Sixteen-year-old Ariel Martinez, a visually handicapped student from Montgomery Blair High School, explained how he detects the little pieces of ancient jasper rock and clay pottery he is digging for at an archaeological site in Front Royal, Va.:

"I hear the rocks when I am scraping the dirt."

Archaeology graduate student Theresa Clewlow, watching Martinez, agreed with the method. "When you scrape for rock, you can hear a sound even before you see or feel it. It rings. Ariel's been very good at detecting rock areas."

Martinez has almost no sight. He is one of seven physically handicapped Montgomery County high school students who, along with five sighted county high school students, are spending two weeks at three archaeological sites being excavated by Catholic University in Front Royal, Va.

These students and 11 others who spent two weeks at the sites earlier this month are part of "Project Uncover," funded by a $15,500 grant from the National Science Foundation, to interest handicapped youth in the sciences.

They join other high school and graduate students who dig for prehistoric remains of clay pottery, tools made of a glass-like rock called jasper, and colored "stains" that show where structures once stood. All are the remnants of Indian civilization in the Shenandoah Valley from 10,000 to 1,000 B.C.

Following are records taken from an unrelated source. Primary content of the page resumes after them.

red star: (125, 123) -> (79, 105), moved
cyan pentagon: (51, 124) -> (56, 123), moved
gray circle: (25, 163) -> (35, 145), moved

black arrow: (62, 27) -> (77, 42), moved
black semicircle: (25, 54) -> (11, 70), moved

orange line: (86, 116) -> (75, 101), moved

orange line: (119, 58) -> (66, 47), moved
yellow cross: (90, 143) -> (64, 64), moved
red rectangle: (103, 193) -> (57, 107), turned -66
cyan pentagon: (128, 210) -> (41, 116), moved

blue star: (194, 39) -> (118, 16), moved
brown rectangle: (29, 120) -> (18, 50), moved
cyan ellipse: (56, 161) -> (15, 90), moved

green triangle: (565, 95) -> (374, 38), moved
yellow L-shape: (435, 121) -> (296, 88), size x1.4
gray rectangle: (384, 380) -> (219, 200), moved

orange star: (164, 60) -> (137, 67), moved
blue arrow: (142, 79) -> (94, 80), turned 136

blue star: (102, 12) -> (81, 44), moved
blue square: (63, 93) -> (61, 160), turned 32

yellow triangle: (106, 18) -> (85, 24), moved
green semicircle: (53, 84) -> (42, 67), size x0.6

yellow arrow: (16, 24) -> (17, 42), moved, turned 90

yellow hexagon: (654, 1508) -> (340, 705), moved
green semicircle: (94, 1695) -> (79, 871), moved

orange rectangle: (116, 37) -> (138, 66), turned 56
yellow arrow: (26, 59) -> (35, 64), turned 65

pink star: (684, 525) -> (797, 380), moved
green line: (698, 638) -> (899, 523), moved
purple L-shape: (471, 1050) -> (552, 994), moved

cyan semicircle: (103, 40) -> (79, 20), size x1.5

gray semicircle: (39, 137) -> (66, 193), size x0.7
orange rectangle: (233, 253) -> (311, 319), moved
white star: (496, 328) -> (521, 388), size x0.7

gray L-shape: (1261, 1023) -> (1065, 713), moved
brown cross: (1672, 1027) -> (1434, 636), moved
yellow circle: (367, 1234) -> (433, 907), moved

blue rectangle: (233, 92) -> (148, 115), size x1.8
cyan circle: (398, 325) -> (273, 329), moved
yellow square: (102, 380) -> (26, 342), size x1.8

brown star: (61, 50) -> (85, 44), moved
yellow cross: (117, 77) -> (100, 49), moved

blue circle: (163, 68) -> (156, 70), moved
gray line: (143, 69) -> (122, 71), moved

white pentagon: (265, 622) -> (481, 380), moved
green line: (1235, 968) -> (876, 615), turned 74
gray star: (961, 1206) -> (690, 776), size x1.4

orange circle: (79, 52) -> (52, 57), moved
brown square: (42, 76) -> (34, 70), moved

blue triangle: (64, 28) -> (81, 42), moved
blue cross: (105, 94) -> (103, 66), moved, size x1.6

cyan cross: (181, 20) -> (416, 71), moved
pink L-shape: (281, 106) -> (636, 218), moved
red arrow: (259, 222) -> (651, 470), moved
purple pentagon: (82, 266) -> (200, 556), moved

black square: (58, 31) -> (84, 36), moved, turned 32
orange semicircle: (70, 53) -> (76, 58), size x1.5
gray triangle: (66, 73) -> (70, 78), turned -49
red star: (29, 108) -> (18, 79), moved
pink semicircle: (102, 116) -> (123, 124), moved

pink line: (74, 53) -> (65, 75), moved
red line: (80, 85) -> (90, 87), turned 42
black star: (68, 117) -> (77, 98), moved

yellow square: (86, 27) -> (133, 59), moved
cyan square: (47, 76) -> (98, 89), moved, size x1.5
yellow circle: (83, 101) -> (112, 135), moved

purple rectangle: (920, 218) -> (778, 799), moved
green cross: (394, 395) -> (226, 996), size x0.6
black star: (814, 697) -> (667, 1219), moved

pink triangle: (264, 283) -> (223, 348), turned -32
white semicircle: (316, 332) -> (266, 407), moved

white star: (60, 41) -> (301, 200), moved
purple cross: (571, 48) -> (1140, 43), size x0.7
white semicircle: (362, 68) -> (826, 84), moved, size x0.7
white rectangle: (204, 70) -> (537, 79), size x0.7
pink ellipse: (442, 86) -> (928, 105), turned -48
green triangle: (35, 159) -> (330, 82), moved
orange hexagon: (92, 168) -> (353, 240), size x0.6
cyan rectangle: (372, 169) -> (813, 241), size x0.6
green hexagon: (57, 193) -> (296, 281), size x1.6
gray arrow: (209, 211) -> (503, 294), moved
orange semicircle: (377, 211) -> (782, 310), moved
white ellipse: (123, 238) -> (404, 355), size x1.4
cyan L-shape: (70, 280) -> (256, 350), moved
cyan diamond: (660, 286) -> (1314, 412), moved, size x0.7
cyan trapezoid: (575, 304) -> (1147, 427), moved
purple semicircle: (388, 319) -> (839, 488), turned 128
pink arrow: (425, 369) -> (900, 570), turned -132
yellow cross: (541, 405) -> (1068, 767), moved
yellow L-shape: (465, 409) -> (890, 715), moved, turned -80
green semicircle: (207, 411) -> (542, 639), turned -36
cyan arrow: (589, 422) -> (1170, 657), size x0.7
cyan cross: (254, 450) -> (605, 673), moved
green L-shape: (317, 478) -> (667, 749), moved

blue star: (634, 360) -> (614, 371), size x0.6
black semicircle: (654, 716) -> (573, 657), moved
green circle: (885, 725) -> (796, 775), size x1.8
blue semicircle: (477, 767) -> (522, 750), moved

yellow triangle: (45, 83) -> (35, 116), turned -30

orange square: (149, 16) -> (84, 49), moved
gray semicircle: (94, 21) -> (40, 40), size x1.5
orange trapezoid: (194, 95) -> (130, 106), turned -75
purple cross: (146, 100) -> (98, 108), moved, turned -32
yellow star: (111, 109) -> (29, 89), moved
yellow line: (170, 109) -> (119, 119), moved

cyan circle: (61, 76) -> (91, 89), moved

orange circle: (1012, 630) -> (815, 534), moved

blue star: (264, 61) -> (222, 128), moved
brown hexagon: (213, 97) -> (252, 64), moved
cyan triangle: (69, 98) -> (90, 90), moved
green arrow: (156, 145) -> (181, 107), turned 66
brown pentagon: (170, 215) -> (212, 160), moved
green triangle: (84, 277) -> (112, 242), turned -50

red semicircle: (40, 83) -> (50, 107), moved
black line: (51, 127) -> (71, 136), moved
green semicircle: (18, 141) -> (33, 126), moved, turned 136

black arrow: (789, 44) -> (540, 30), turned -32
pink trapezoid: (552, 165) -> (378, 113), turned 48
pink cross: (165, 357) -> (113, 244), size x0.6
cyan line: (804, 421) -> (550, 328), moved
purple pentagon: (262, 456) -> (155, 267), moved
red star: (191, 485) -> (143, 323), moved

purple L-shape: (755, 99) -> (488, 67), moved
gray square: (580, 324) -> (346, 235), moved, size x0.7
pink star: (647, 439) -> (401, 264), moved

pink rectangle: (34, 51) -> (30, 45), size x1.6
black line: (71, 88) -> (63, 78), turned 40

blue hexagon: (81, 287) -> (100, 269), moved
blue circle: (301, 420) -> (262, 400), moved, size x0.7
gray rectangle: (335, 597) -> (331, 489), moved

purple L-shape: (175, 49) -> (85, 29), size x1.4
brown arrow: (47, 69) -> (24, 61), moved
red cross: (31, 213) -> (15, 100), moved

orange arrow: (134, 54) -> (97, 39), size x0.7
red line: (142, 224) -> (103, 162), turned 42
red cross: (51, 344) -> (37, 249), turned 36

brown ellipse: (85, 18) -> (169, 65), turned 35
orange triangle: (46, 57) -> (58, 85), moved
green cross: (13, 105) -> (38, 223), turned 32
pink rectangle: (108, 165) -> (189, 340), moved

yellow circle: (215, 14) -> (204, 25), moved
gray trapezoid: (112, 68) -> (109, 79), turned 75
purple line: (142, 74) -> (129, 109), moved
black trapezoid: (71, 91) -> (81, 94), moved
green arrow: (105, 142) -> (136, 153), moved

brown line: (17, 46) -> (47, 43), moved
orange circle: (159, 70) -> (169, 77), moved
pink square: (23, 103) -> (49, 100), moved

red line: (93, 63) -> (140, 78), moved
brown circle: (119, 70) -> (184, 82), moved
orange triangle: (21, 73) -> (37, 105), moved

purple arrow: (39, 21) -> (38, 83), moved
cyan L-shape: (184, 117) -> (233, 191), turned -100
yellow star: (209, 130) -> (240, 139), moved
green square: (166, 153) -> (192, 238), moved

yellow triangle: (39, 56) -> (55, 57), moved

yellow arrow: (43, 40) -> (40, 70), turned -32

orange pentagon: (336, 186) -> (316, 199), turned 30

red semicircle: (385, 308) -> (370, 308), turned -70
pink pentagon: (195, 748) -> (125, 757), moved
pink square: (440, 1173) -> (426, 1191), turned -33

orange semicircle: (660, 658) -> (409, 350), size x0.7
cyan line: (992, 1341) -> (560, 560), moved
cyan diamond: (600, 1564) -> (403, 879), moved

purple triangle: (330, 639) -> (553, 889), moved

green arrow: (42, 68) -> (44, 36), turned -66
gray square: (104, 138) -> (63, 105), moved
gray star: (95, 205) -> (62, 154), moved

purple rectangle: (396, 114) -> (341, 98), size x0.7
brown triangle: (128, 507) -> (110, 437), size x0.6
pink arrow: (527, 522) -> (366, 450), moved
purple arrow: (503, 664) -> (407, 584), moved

The idea of sending handicapped students to the dig was the brainchild of county school administrator Harriet Howard, who helps develop alternative special education programs. Noel Thornberg, a teacher specialist who works with the physically handicapped, co-authored the proposal and is a coordinator of Project Uncover.

"It was the craziest thing," said Howard, "I thought, what could we do to take handicapped kids on trips to interest them in science?Take them on an archaeological dig! I called Noel Thornburg right then at eight in the morning, and he loved the idea. I also had in the back of my mind finding out where kids could do this - how their self-confidence would develop if they could hold their own. I could see kids with no mobility stretched out on a board sifting through the sand."

According to Howard, handicapped students have little opportunity to be away from home much less he involved in scientific researched like this. "What do kids do when they graduate from high school? They go off to Europe," she said. "With handicapped kids all that is not open to them. I thought they needed a chance to travel."

They traveled to Front Royal along with two county teachers - Dave Cramer and Margaret Zack, as "companion, friend, parent."

Under makeshift canvas awnings to shelter the diggers from the hot, hazy sunlight that filters down into the Shenandoah Valley, students sit cross-legged, heads bent, intently scrapping away at the moist red-brown dirt that is meticulously mapped. Everyone digs away at his or her neatly marked squares of dirt from 8:30 in the morning until 4 or 5 p.m., breaking only for lunch. The county students sit next to graduate students and other high school student who come from aroung the county to work at the Catholic University summer field school.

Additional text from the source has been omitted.